There is a massive usage of "g" global pointers : gROOT, gDirectory, gTree,
gEnv, gSystem, gPad, etc... Around one hundred in v5-18-00, a disaster. And
this definitely breaks the fundamental OO principle of encapsulation.

Then since ROOT violates three basic principles of OO (encapsulation,
inheritance, virtuality) we are compelled to conclude that ROOT can't be
considered as an OO software. ROOT is a bright example of people having jump
to C++ but missed totally the point of OO. At least it will probably stay in
the history of software because of that.

What could be the improvements in a ROOT major revision ?

o at least fix the name ! Is it ROOT, Root, root ? (Hell, we are pretty sure
that any Bazaar model software have at least converged on that !)

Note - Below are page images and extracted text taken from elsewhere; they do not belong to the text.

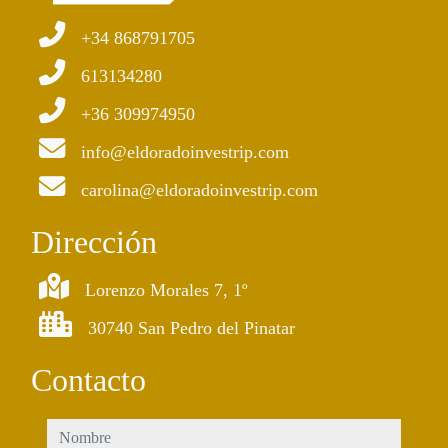
+34 868791705
613134280
+36 309974950
info@eldoradoinvestrip.com
carolina@eldoradoinvestrip.com
Dirección
Lorenzo Morales 7, 1º
30740 San Pedro del Pinatar
Contacto
nombre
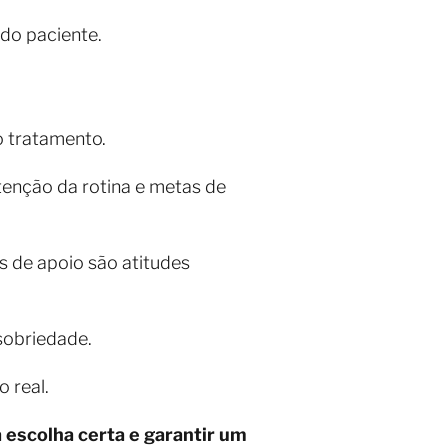
do paciente.
o tratamento.
tenção da rotina e metas de
s de apoio são atitudes
 sobriedade.
 real.
 escolha certa e garantir um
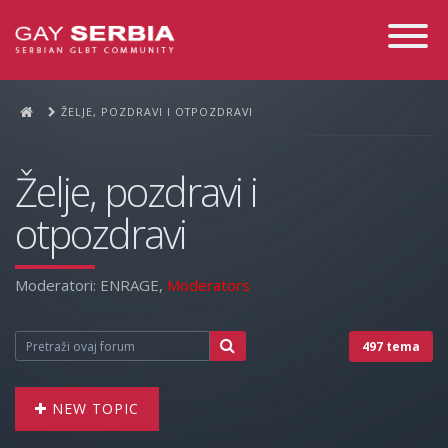
Toggle
Navigati
ŽELJE, POZDRAVI I OTPOZDRAVI
Želje, pozdravi i
otpozdravi
Moderatori:
ENRAGE
,
Moderators
497 tema
NEW TOPIC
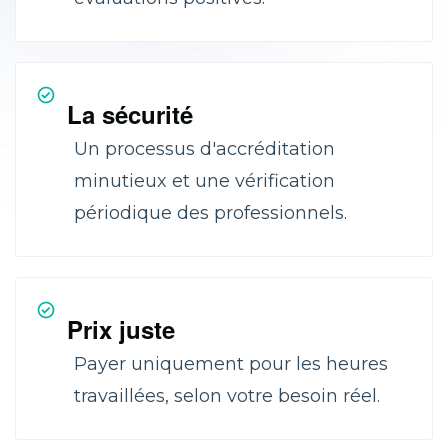
La sécurité
Un processus d'accréditation
minutieux et une vérification
périodique des professionnels.
Prix juste
Payer uniquement pour les heures
travaillées, selon votre besoin réel.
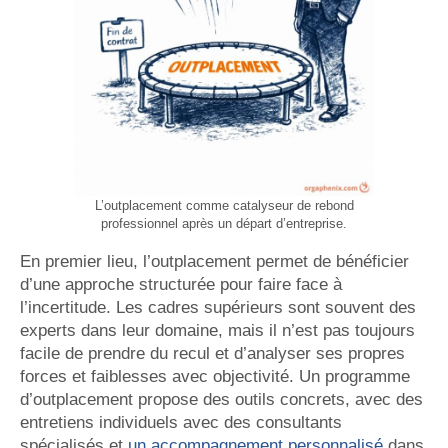
L’outplacement comme catalyseur de rebond
professionnel après un départ d’entreprise.
En premier lieu, l’outplacement permet de bénéficier
d’une approche structurée pour faire face à
l’incertitude. Les cadres supérieurs sont souvent des
experts dans leur domaine, mais il n’est pas toujours
facile de prendre du recul et d’analyser ses propres
forces et faiblesses avec objectivité. Un programme
d’outplacement propose des outils concrets, avec des
entretiens individuels avec des consultants
spécialisés et
un accompagnement personnalisé
dans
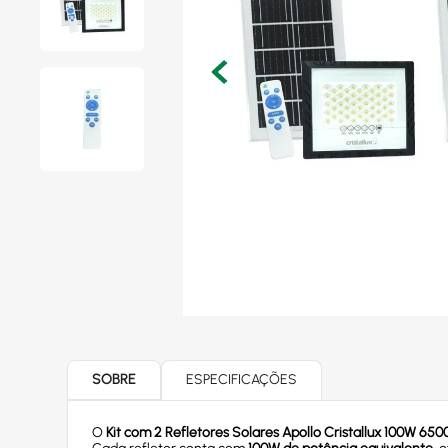
SOBRE
ESPECIFICAÇÕES
O
Kit com 2 Refletores Solares Apollo Cristallux 100W 650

o have then a correct namespacing of classes and libs.

o restore encapsulation (then get rid of the g pointers).

o revisit the inheritances. At least have a good histogram class. And arrange
the storage area to be stable (then "fix" the TTree). And please, have an
introspection class that looks like an introspection class.

o use pure abstract interfaces to separate domains. And stick strongly to the
idea to have them pure.

o etc, etc, etc, etc, etc, etc, etc, etc, etc, etc,...

[http://openscientist.lal.in2p3.fr/osc_web_16.11/html/faq.htm...](http://openscientist.lal.in2p3.fr/osc_web_16.11/html/faq.html#faq_ROOT)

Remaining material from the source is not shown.